DEV Community

Cover image for Sentiment Analysis
Elvis Mburu
Elvis Mburu

Posted on

Sentiment Analysis

Getting Started With Sentiment Analysis

It is the process of detecting positive or negative sentiment in text.
It is also referred to as opinion mining.
It is an approach to natural language processing (NLP) that identifies the emotional tone

behind a body of text.
It is vastly used by organizations to determine and categorize opinions about a produt, service or idea

Sentiment analysis involves the use of data mining, machine learning (ML), artificial intelligence

and computational linguistics
to mine text for sentiment and subjective information.

Such information maybe classified as:

  • positive
  • neutral
  • negative This classification is also known as polarity of a text. Graded Sentiment Analysis
  • very positive
  • positive
  • Neutral
  • Negative
  • Very Negative This is also referred to as graded or fine-grained sentiment anlysis.

Types of Sentiment Analysis

  • Intent-based - recognizes motivation behind a text
  • Fine-grained - graded sentiment analysis
  • Emotion-detection - allows detection of various emotions
  • Aspect-based - anayses text to know particular aspects/features mentioned in all the polarity.

We will not dive into these types for now.

This in turn helps organizations to gather insights into real-time customer sentiment,

customer experience and brand reputation.

Generally these tools use text analytics to analyze online sources .

Benefits of sentiment analysis

  • sorting data as scale
  • real-time analysis
  • consistent criteria

Steps involved in Sentiment Analysis

Sentiment analysis generally follows the following steps:

  • Collect data - The text to be analyzed is identified and collected.
  • Clean the data - The data is processed and cleaned to remove noise and parts of speech that don't have meaning relevant to the sentiment of the text.
  • Extract features - A machine learning algorithm automatically extracts text features to identify negative or positive sentiment.
  • Pick an ML model - A sentiment analysis tool scores the text using rule-based, automatic or hybrid ML model.
  • Sentiment classification - Once a model is picked an used to analyze a piece of text, it assigns a sentiment score to the text including positive, negative of neutral.

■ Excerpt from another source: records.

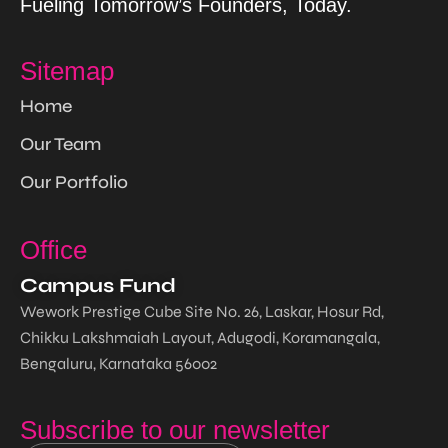
Fueling Tomorrow’s Founders, Today.
Sitemap
Home
Our Team
Our Portfolio
Office
Campus Fund
Wework Prestige Cube Site No. 26, Laskar, Hosur Rd,
Chikku Lakshmaiah Layout, Adugodi, Koramangala,
Bengaluru, Karnataka 56002
Subscribe to our newsletter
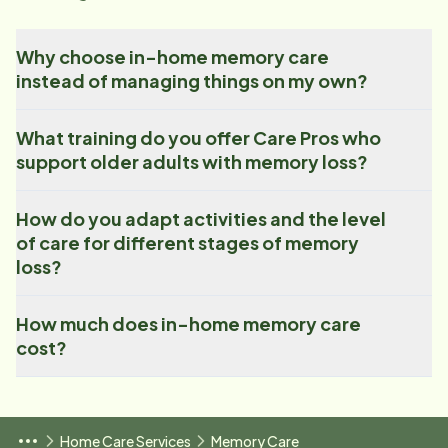
Why choose in-home memory care
instead of managing things on my own?
What training do you offer Care Pros who
support older adults with memory loss?
How do you adapt activities and the level
of care for different stages of memory
loss?
How much does in-home memory care
cost?
Home Care Services
Memory Care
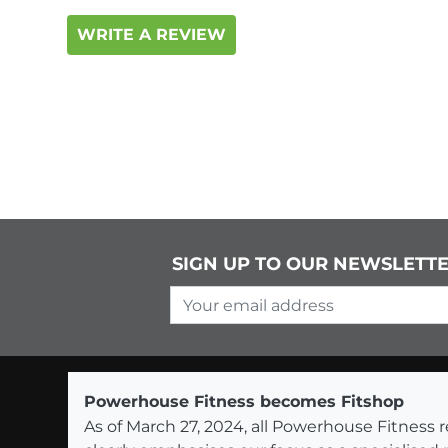
WRITE A REVIEW
SIGN UP TO OUR NEWSLETT
Your email address
Powerhouse Fitness becomes Fitshop
As of March 27, 2024, all Powerhouse Fitnes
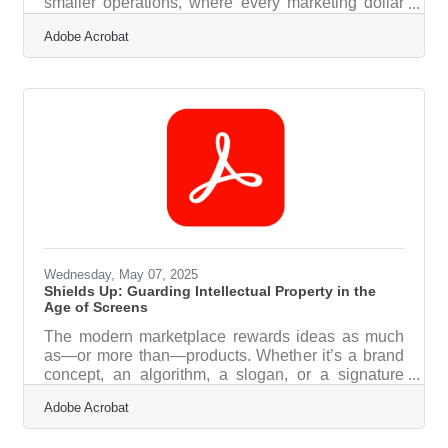
smaller operations, where every marketing dollar
needs to count, seasonal promotions can either be
Adobe Acrobat
a strategic coup or a time-sucking flop. Making the
most of these opportunities requires more than
slapping red and green on a homepage come
December. It calls for timing, creativity, and a
genuine understanding of how customers behave
when the seasons shift. With a little planning and a
lot of authenticity,
Wednesday, May 07, 2025
Shields Up: Guarding Intellectual Property in the
Age of Screens
The modern marketplace rewards ideas as much
as—or more than—products. Whether it’s a brand
concept, an algorithm, a slogan, or a signature
design, intellectual property is the lifeblood of
Adobe Acrobat
many businesses operating in a digital-first world.
But when everything is online, exposure becomes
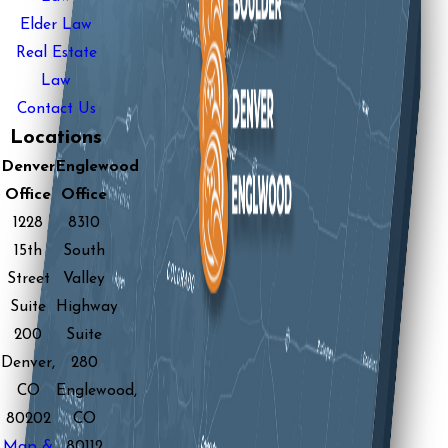
Elder Law
Real Estate
Law
Contact Us
Locations
Denver
Englewood
Office
Office
1228
8310
15th
South
Street
Valley
Suite
Highway
200
Suite
Denver,
280
CO
Englewood,
80202
CO
Map &
80112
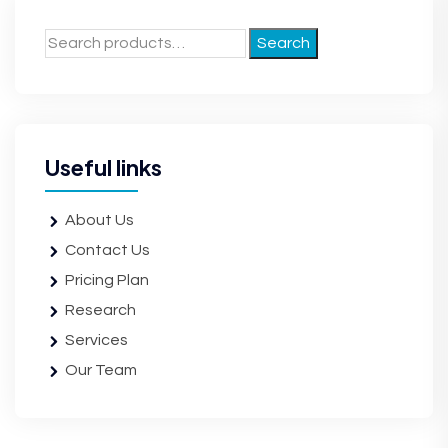
Search
Useful links
About Us
Contact Us
Pricing Plan
Research
Services
Our Team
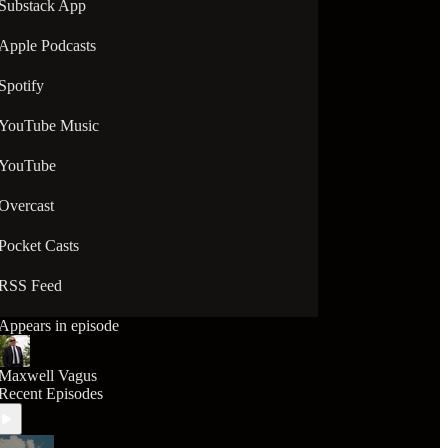
Substack App
Apple Podcasts
Spotify
YouTube Music
YouTube
Overcast
Pocket Casts
RSS Feed
Appears in episode
Maxwell Vagus
Recent Episodes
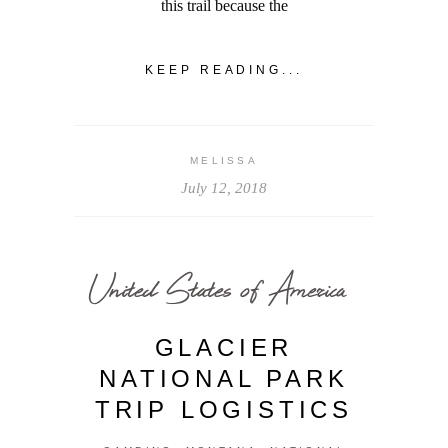
this trail because the
KEEP READING...
MELISSA
July 12, 2018
United States of America
GLACIER
NATIONAL PARK
TRIP LOGISTICS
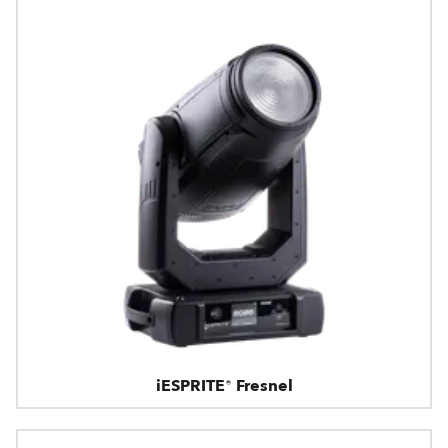
iESPRITE® Fresnel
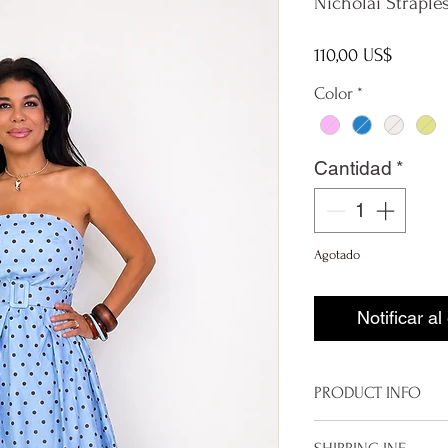
Nicholai Straple
Precio
110,00 US$
Color
*
Cantidad
*
Agotado
Notificar al
PRODUCT INFO
Made in Italy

Let's have a deep dive in sentiment analysis using an example

Step 1. Collect Data

We are going to used a data set from UCI Machine Learning Repository.

Let's start with importing the libraries that we will be using:
punkt is a data package that contains pre-trained models for tokenization.

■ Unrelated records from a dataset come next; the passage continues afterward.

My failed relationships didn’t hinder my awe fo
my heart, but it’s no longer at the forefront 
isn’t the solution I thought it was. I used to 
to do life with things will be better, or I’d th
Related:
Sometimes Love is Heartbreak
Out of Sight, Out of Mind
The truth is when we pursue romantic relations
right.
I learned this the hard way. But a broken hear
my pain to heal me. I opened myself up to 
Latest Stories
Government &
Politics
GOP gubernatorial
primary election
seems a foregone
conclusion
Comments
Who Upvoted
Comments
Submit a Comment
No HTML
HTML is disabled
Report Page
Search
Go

# import the required packages and libraries
import numpy as np
import pandas as pd
import nltk
nltk.download('punkt')
Enter fullscreen mode Exit fullscreen mode

loading the dataset

pd.set_option('display.max_colwith', None)
df = pd.read_csv('https://gist.githubusercontent.com/fmnobar/88703ec6a1f37b3eabf126ad38c392b8/raw/76b84540ccd4b0b207a6978eb7e9d938275886ff/imdb_labelled.csv')
df.head()
Enter fullscreen mode Exit fullscreen mode

Output

header for data

We can now see that there are only two columns text and label.
The label indicates the sentiment of the review

  • 1 indicates a postive sentiment
  • 0 indicates a negative sentiment. This thus indicates the polarity of the sentiment.

We now create a sample string, which is the first entry in the text column of the dataframe df.

sample = df.text[0]
sample
Enter fullscreen mode Exit fullscreen mode

Output

sample

Tokens and Bigrams

a. Tokens

A token is a single unit of meaning that can be identified in a text.
It is also known as a unigram.
Tokenization is the process of breaking down a text into individual tokens.
The functions that perform tokenization are called tokenizers.
This concept is implemented with the nltk.word_tokenize function.

  • the function takes a string of text as input and returns a list of tokens.
  • it splits the text into individual words and punctuation marks.
    Let's see an example the functions usage by tokenizing the sample text.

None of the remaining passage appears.